Character for character, transcribe the entries below, minus the images.
Top of Provided data
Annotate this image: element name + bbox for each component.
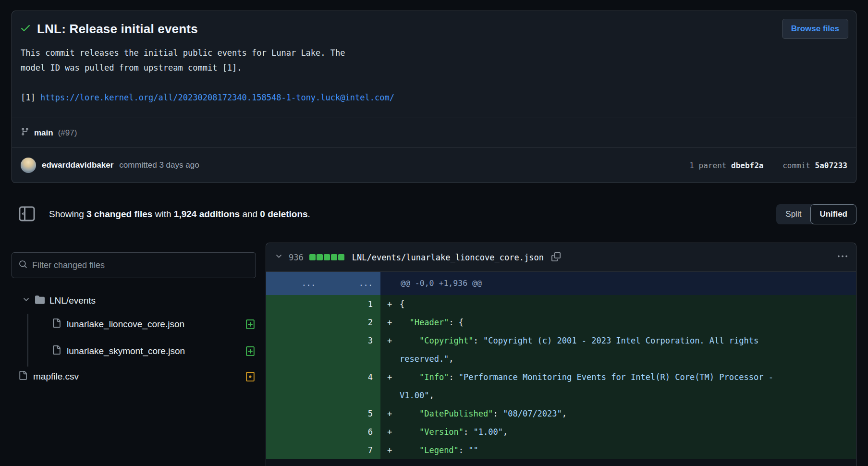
commit-header-card: LNL: Release initial events Browse files… <box>12 11 856 183</box>
tree-item-label: LNL/events <box>49 295 96 306</box>
summary-text: . <box>308 209 310 219</box>
files-changed-summary: Showing 3 changed files with 1,924 addit… <box>49 209 310 220</box>
commit-title-row: LNL: Release initial events Browse files <box>12 11 856 41</box>
additions-count: 1,924 additions <box>174 209 240 219</box>
tree-file-lunarlake_skymont_core.json[interactable]: lunarlake_skymont_core.json <box>12 338 256 365</box>
commit-label: commit <box>782 161 810 170</box>
diff-line-content: + "DatePublished": "08/07/2023", <box>380 405 856 423</box>
line-number[interactable]: 3 <box>266 331 380 368</box>
diff-line-5: 5+ "DatePublished": "08/07/2023", <box>266 405 856 423</box>
addition-marker: + <box>387 441 400 459</box>
line-number[interactable]: 2 <box>266 313 380 331</box>
file-tree-list: LNL/eventslunarlake_lioncove_core.jsonlu… <box>12 291 256 389</box>
code-text: "Legend": "" <box>400 441 478 459</box>
tree-file-mapfile.csv[interactable]: mapfile.csv <box>12 365 256 389</box>
summary-text: Showing <box>49 209 84 219</box>
copy-path-button[interactable] <box>551 252 561 263</box>
reference-link[interactable]: https://lore.kernel.org/all/202302081723… <box>40 93 394 102</box>
diff-added-icon <box>245 346 255 356</box>
file-icon <box>52 319 61 330</box>
filter-input[interactable] <box>32 260 249 270</box>
diff-panel: 936 LNL/events/lunarlake_lioncove_core.j… <box>266 243 856 466</box>
message-gap <box>21 75 847 90</box>
hunk-old-marker: ... <box>266 272 323 295</box>
browse-files-button[interactable]: Browse files <box>782 19 848 39</box>
check-icon <box>20 22 31 36</box>
tree-item-label: lunarlake_skymont_core.json <box>67 346 185 356</box>
deletions-count: 0 deletions <box>260 209 307 219</box>
diff-view-toggle: Split Unified <box>776 204 856 224</box>
search-icon <box>19 260 27 270</box>
branch-link[interactable]: main <box>34 128 53 138</box>
line-number[interactable]: 7 <box>266 441 380 459</box>
file-options-button[interactable] <box>838 252 847 263</box>
files-toolbar: Showing 3 changed files with 1,924 addit… <box>12 202 856 227</box>
content-area: LNL/eventslunarlake_lioncove_core.jsonlu… <box>12 243 856 466</box>
diff-line-content: + "Header": { <box>380 313 856 331</box>
reference-line: [1] https://lore.kernel.org/all/20230208… <box>21 90 847 105</box>
diff-line-content: + "Version": "1.00", <box>380 423 856 441</box>
avatar[interactable] <box>21 158 36 173</box>
parent-sha-link[interactable]: dbebf2a <box>731 161 763 170</box>
unified-view-button[interactable]: Unified <box>810 204 856 224</box>
summary-text: and <box>242 209 257 219</box>
filter-box <box>12 252 256 278</box>
chevron-down-icon[interactable] <box>275 252 283 262</box>
addition-marker: + <box>387 295 400 313</box>
addition-marker: + <box>387 423 400 441</box>
line-number[interactable]: 4 <box>266 368 380 405</box>
addition-marker: + <box>387 313 400 331</box>
kebab-icon <box>838 252 847 263</box>
commit-message-line: model ID was pulled from upstream commit… <box>21 61 847 75</box>
commit-title: LNL: Release initial events <box>37 22 198 37</box>
code-text: "Info": "Performance Monitoring Events f… <box>400 368 784 405</box>
commit-message: This commit releases the initial public … <box>12 41 856 105</box>
commit-sha-meta: 1 parent dbebf2a commit 5a07233 <box>689 161 847 170</box>
git-branch-icon <box>21 127 29 138</box>
diff-line-content: +{ <box>380 295 856 313</box>
committed-text: committed 3 days ago <box>119 160 199 170</box>
diff-body: ... ... @@ -0,0 +1,936 @@ 1+{2+ "Header"… <box>266 272 856 466</box>
line-number[interactable]: 5 <box>266 405 380 423</box>
chevron-down-icon <box>22 295 30 306</box>
diff-file-header: 936 LNL/events/lunarlake_lioncove_core.j… <box>266 243 856 272</box>
diff-line-2: 2+ "Header": { <box>266 313 856 331</box>
change-block <box>331 254 337 260</box>
change-blocks <box>309 254 344 260</box>
author-link[interactable]: edwarddavidbaker <box>42 160 113 170</box>
commit-author-row: edwarddavidbaker committed 3 days ago 1 … <box>12 147 856 183</box>
change-block <box>324 254 330 260</box>
file-icon <box>18 371 27 382</box>
summary-text: with <box>155 209 171 219</box>
code-text: "Header": { <box>400 313 464 331</box>
sidebar-collapse-icon <box>19 216 35 223</box>
diff-file-path[interactable]: LNL/events/lunarlake_lioncove_core.json <box>352 253 544 262</box>
change-block <box>317 254 323 260</box>
change-block <box>309 254 316 260</box>
diff-modified-icon <box>245 372 255 381</box>
diff-line-1: 1+{ <box>266 295 856 313</box>
diff-line-6: 6+ "Version": "1.00", <box>266 423 856 441</box>
tree-indent-guide <box>27 314 28 367</box>
tree-file-lunarlake_lioncove_core.json[interactable]: lunarlake_lioncove_core.json <box>12 311 256 338</box>
pr-link[interactable]: (#97) <box>58 128 77 138</box>
file-icon <box>52 345 61 357</box>
folder-icon <box>35 295 45 307</box>
line-number[interactable]: 6 <box>266 423 380 441</box>
tree-folder-LNL/events[interactable]: LNL/events <box>12 291 256 311</box>
file-tree-toggle-button[interactable] <box>18 206 36 223</box>
code-text: "DatePublished": "08/07/2023", <box>400 405 567 423</box>
split-view-button[interactable]: Split <box>776 204 810 224</box>
line-number[interactable]: 1 <box>266 295 380 313</box>
hunk-new-marker: ... <box>323 272 380 295</box>
diff-added-icon <box>245 319 255 329</box>
change-block <box>338 254 344 260</box>
file-tree-sidebar: LNL/eventslunarlake_lioncove_core.jsonlu… <box>12 243 256 466</box>
branch-row: main (#97) <box>12 118 856 147</box>
diff-line-7: 7+ "Legend": "" <box>266 441 856 459</box>
diff-line-content: + "Copyright": "Copyright (c) 2001 - 202… <box>380 331 856 368</box>
copy-icon <box>551 252 561 263</box>
diff-line-content: + "Info": "Performance Monitoring Events… <box>380 368 856 405</box>
commit-sha: 5a07233 <box>815 161 847 170</box>
commit-message-line: This commit releases the initial public … <box>21 46 847 61</box>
Bottom of Provided data
→ **Output of the task**
Annotate this image: element name + bbox for each component.
commit-header-card: LNL: Release initial events Browse files… <box>12 11 856 183</box>
tree-item-label: LNL/events <box>49 295 96 306</box>
summary-text: . <box>308 209 310 219</box>
files-changed-summary: Showing 3 changed files with 1,924 addit… <box>49 209 310 220</box>
commit-title-row: LNL: Release initial events Browse files <box>12 11 856 41</box>
additions-count: 1,924 additions <box>174 209 240 219</box>
tree-file-lunarlake_skymont_core.json[interactable]: lunarlake_skymont_core.json <box>12 338 256 365</box>
commit-label: commit <box>782 161 810 170</box>
diff-line-content: + "DatePublished": "08/07/2023", <box>380 405 856 423</box>
line-number[interactable]: 3 <box>266 331 380 368</box>
diff-line-5: 5+ "DatePublished": "08/07/2023", <box>266 405 856 423</box>
addition-marker: + <box>387 441 400 459</box>
line-number[interactable]: 2 <box>266 313 380 331</box>
file-tree-list: LNL/eventslunarlake_lioncove_core.jsonlu… <box>12 291 256 389</box>
code-text: "Legend": "" <box>400 441 478 459</box>
tree-file-mapfile.csv[interactable]: mapfile.csv <box>12 365 256 389</box>
summary-text: Showing <box>49 209 84 219</box>
copy-path-button[interactable] <box>551 252 561 263</box>
reference-link[interactable]: https://lore.kernel.org/all/202302081723… <box>40 93 394 102</box>
diff-added-icon <box>245 346 255 356</box>
file-icon <box>52 319 61 330</box>
filter-input[interactable] <box>32 260 249 270</box>
diff-panel: 936 LNL/events/lunarlake_lioncove_core.j… <box>266 243 856 466</box>
message-gap <box>21 75 847 90</box>
hunk-old-marker: ... <box>266 272 323 295</box>
browse-files-button[interactable]: Browse files <box>782 19 848 39</box>
check-icon <box>20 22 31 36</box>
tree-item-label: lunarlake_skymont_core.json <box>67 346 185 356</box>
deletions-count: 0 deletions <box>260 209 307 219</box>
diff-view-toggle: Split Unified <box>776 204 856 224</box>
search-icon <box>19 260 27 270</box>
branch-link[interactable]: main <box>34 128 53 138</box>
line-number[interactable]: 7 <box>266 441 380 459</box>
file-options-button[interactable] <box>838 252 847 263</box>
files-toolbar: Showing 3 changed files with 1,924 addit… <box>12 202 856 227</box>
content-area: LNL/eventslunarlake_lioncove_core.jsonlu… <box>12 243 856 466</box>
diff-line-content: + "Header": { <box>380 313 856 331</box>
reference-line: [1] https://lore.kernel.org/all/20230208… <box>21 90 847 105</box>
diff-line-content: + "Version": "1.00", <box>380 423 856 441</box>
avatar[interactable] <box>21 158 36 173</box>
parent-sha-link[interactable]: dbebf2a <box>731 161 763 170</box>
unified-view-button[interactable]: Unified <box>810 204 856 224</box>
summary-text: and <box>242 209 257 219</box>
filter-box <box>12 252 256 278</box>
chevron-down-icon[interactable] <box>275 252 283 262</box>
addition-marker: + <box>387 295 400 313</box>
addition-marker: + <box>387 423 400 441</box>
line-number[interactable]: 4 <box>266 368 380 405</box>
addition-marker: + <box>387 313 400 331</box>
kebab-icon <box>838 252 847 263</box>
commit-message-line: model ID was pulled from upstream commit… <box>21 61 847 75</box>
commit-title: LNL: Release initial events <box>37 22 198 37</box>
code-text: "Info": "Performance Monitoring Events f… <box>400 368 784 405</box>
commit-message: This commit releases the initial public … <box>12 41 856 105</box>
commit-sha-meta: 1 parent dbebf2a commit 5a07233 <box>689 161 847 170</box>
git-branch-icon <box>21 127 29 138</box>
diff-line-content: +{ <box>380 295 856 313</box>
committed-text: committed 3 days ago <box>119 160 199 170</box>
diff-body: ... ... @@ -0,0 +1,936 @@ 1+{2+ "Header"… <box>266 272 856 466</box>
line-number[interactable]: 5 <box>266 405 380 423</box>
chevron-down-icon <box>22 295 30 306</box>
diff-file-header: 936 LNL/events/lunarlake_lioncove_core.j… <box>266 243 856 272</box>
diff-line-2: 2+ "Header": { <box>266 313 856 331</box>
change-block <box>331 254 337 260</box>
change-blocks <box>309 254 344 260</box>
author-link[interactable]: edwarddavidbaker <box>42 160 113 170</box>
commit-author-row: edwarddavidbaker committed 3 days ago 1 … <box>12 147 856 183</box>
change-block <box>324 254 330 260</box>
file-icon <box>18 371 27 382</box>
summary-text: with <box>155 209 171 219</box>
code-text: "Header": { <box>400 313 464 331</box>
sidebar-collapse-icon <box>19 216 35 223</box>
diff-file-path[interactable]: LNL/events/lunarlake_lioncove_core.json <box>352 253 544 262</box>
change-block <box>317 254 323 260</box>
change-block <box>309 254 316 260</box>
diff-modified-icon <box>245 372 255 381</box>
diff-line-1: 1+{ <box>266 295 856 313</box>
diff-line-6: 6+ "Version": "1.00", <box>266 423 856 441</box>
tree-indent-guide <box>27 314 28 367</box>
tree-file-lunarlake_lioncove_core.json[interactable]: lunarlake_lioncove_core.json <box>12 311 256 338</box>
pr-link[interactable]: (#97) <box>58 128 77 138</box>
file-icon <box>52 345 61 357</box>
folder-icon <box>35 295 45 307</box>
line-number[interactable]: 6 <box>266 423 380 441</box>
tree-folder-LNL/events[interactable]: LNL/events <box>12 291 256 311</box>
file-tree-toggle-button[interactable] <box>18 206 36 223</box>
code-text: "DatePublished": "08/07/2023", <box>400 405 567 423</box>
split-view-button[interactable]: Split <box>776 204 810 224</box>
line-number[interactable]: 1 <box>266 295 380 313</box>
hunk-new-marker: ... <box>323 272 380 295</box>
diff-added-icon <box>245 319 255 329</box>
change-block <box>338 254 344 260</box>
file-tree-sidebar: LNL/eventslunarlake_lioncove_core.jsonlu… <box>12 243 256 466</box>
branch-row: main (#97) <box>12 118 856 147</box>
diff-line-7: 7+ "Legend": "" <box>266 441 856 459</box>
diff-line-content: + "Copyright": "Copyright (c) 2001 - 202… <box>380 331 856 368</box>
copy-icon <box>551 252 561 263</box>
diff-line-content: + "Info": "Performance Monitoring Events… <box>380 368 856 405</box>
commit-sha: 5a07233 <box>815 161 847 170</box>
commit-message-line: This commit releases the initial public … <box>21 46 847 61</box>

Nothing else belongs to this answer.